The Turnbull government’s controversial National Energy Guarantee is set to stew for another six weeks, as the states push for more flexibility ahead of a final decision in September.
The policy made it through the Coalition party room on Tuesday, before a “phone hook-up” with state and territory ministers agreed that the draft federal legislation should go out for consultation for the next four weeks.
After this, there will be a further two weeks then given to refining the legislation before a decision can be taken on the implementation of the Guarantee.
But no quarter has been given by the federal government on the conditions put by the states, while the states continue to assert that they will not sign up to the policy as it stands.
“What we need to do … in the next few weeks is really get serious about some of the political issues that are there,” said ACT energy and environment minister Shane Rattenbury in comments on Wednesday morning.
“The states and territories have been raising real concerns for several months now, and I am concerned the federal government is not taking those seriously.

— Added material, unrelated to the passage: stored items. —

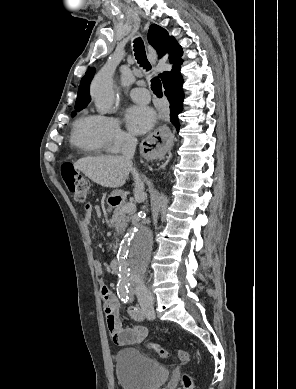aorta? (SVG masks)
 I'll use <instances>...</instances> for the list:
<instances>
[{
    "label": "aorta",
    "instance_id": "1",
    "mask_svg": "<svg viewBox=\"0 0 296 389\" xmlns=\"http://www.w3.org/2000/svg\"><path fill=\"white\" fill-rule=\"evenodd\" d=\"M91 94L95 102L107 109L113 110L116 103V94L113 88V69L102 68L91 83ZM153 235L144 224L135 225L118 250V259L122 271L119 284L127 287L130 283L140 279L145 264L152 250Z\"/></svg>",
    "mask_w": 296,
    "mask_h": 389
}]
</instances>
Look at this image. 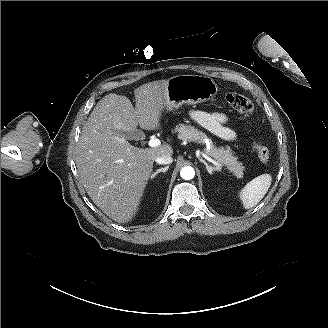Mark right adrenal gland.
<instances>
[{
	"instance_id": "right-adrenal-gland-1",
	"label": "right adrenal gland",
	"mask_w": 328,
	"mask_h": 328,
	"mask_svg": "<svg viewBox=\"0 0 328 328\" xmlns=\"http://www.w3.org/2000/svg\"><path fill=\"white\" fill-rule=\"evenodd\" d=\"M168 168H169V166H166L164 168L158 169L154 174H152L151 177L154 178L158 173H160V172H166L168 170Z\"/></svg>"
}]
</instances>
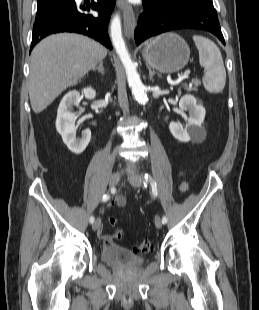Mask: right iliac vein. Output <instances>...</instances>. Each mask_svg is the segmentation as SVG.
<instances>
[{"label":"right iliac vein","mask_w":259,"mask_h":310,"mask_svg":"<svg viewBox=\"0 0 259 310\" xmlns=\"http://www.w3.org/2000/svg\"><path fill=\"white\" fill-rule=\"evenodd\" d=\"M119 180H120V174H119L118 172L113 173V174L110 176V179H109V186H110L111 188L115 187V186L118 184ZM100 223H101V221H100V219L98 218V219L93 223L92 229H93L94 231L98 230V228H99V226H100Z\"/></svg>","instance_id":"obj_1"}]
</instances>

And if we don’t address them soon, we will reach a political dead end in a few weeks, that is not going to serve anybody’s purposes.

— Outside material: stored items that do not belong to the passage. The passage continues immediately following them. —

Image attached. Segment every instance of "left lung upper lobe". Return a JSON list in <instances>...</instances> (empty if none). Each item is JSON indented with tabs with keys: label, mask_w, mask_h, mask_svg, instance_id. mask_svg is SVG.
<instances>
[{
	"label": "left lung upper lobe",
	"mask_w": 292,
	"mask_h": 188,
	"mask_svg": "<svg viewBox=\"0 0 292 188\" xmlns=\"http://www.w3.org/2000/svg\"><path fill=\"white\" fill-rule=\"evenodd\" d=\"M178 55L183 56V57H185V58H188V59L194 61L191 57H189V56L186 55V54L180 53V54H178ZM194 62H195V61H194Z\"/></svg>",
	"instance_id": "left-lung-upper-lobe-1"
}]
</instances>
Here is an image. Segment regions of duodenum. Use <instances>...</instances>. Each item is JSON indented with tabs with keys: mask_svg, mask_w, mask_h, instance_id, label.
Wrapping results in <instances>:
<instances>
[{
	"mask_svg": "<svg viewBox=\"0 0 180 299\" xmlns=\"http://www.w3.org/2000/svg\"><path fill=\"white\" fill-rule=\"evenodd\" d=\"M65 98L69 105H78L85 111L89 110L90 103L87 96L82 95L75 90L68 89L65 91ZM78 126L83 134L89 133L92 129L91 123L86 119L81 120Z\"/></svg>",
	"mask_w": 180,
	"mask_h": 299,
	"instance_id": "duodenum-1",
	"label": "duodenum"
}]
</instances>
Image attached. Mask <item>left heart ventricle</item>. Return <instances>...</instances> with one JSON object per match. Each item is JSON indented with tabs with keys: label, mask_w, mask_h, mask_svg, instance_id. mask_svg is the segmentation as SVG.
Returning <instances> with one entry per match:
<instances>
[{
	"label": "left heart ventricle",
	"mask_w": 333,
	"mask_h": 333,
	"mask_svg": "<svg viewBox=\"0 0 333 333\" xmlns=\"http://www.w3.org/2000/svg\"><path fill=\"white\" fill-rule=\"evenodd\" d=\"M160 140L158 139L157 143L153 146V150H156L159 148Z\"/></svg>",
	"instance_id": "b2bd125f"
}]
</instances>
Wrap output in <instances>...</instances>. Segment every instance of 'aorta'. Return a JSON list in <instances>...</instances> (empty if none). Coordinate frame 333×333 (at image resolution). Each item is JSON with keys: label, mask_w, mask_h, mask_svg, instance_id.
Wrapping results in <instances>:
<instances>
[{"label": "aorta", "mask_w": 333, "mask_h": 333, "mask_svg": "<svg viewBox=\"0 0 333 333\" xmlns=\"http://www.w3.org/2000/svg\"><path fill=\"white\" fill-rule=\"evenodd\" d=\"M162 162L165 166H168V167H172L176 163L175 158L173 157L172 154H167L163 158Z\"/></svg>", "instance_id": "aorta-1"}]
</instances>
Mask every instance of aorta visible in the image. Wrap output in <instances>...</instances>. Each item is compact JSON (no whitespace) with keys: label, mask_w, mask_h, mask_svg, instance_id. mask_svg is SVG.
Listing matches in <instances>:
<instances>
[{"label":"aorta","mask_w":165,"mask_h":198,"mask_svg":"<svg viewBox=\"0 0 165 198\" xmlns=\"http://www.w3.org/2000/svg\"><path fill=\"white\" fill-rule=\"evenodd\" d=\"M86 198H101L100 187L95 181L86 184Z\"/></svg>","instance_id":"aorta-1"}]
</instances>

“We’re looking for a good outcome that delivers better energy prices for consumers and cuts greenhouse gas emissions for the benefit of the planet,” he said. “At the moment, the National Energy Guarantee is not delivering on either of those things, nearly as well as it should,” he said.
“(Josh Frydenberg) has got to deliver on the conditions that we’ve put down,” Victoria’s energy minister Lily D’Ambrosio told ABC Radio’s Breakfast program on Wednesday.
“They are eminently sensible, doable, and for the sake of locking in a scheme, a NEG, that can see us through into the long-term, it needs to not lock in failure, and that’s what we’re faced with right now.
“What we’ve got, and it’s been confirmed, is the …emissions target being reached barely within the same year of the NEG operating and you’ve got years – years – when nothing happens, because there is no review that is undertaken. So that is not confidence, that is not investor certainty, the only certainty is that it locks in is low ambition, it… provides no confidence for investment to come through.”